Interesting ways to combat the virus from different parts of the world. One a fabric that zaps the virus, other a remedy from nature. There seems to be a notion that the remedy must be newly created in response to the crisis for it to be credible. Friends and family in India seem to be on the fence about Ayurvedic remedies for covid even those who have depended on it their whole lives even for complex ailments. And it seems to depend on their politics for the most part not on what they objectively think.
Maybe at some level we don't want to believe that a weed we could pull from our backyard could cure us when we have had our whole lives upended. That would make us look very foolish collectively. If this was so easy all along then we would have no basis for making peace with it, or submit to the life-altering experience and the myriad of pain that the virus has brought in its wake.
My friend B works in strategy for a software product company. Lately he has been working absolutely insane hours all days of the week and weekend to re-do everything in the wake of the pandemic.

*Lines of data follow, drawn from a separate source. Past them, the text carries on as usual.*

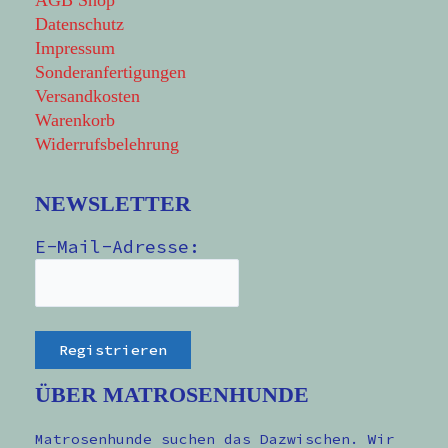
AGB Shop
Datenschutz
Impressum
Sonderanfertigungen
Versandkosten
Warenkorb
Widerrufsbelehrung
NEWSLETTER
E-Mail-Adresse:
ÜBER MATROSENHUNDE
Matrosenhunde suchen das Dazwischen. Wir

The last strategic plan the company had put together is only a few months old has to be trashed out. It's just not him but atleast another dozen people who are working just as furiously at this small company trying to sort the mess out. B says strategy is a pretty ridiculous word these days and to pretend to have one even more so - but that is his job description. Repeat that many millions of times around the world every day.
To think that a tisane made from a common weed growing in any backyard could make this all these gyrations of humankind redundant may be a pill impossibly hard to swallow. A reasonable solution would need to cost many billions of dollars, involve research institutes, governments and universities among an assortment of other players. Then it would be solution worthy of the pain covid has produced. There is no way to scientifically prove the remedy works without the required time and sample size. The virus itself (in some incarnation) has existed for a long time. Logically then it is possible some humans somewhere in the world might have encountered it and perhaps dealt it with locally in ways they knew to. That would be the kind of "folk remedy" that no one seems to be interested in anymore.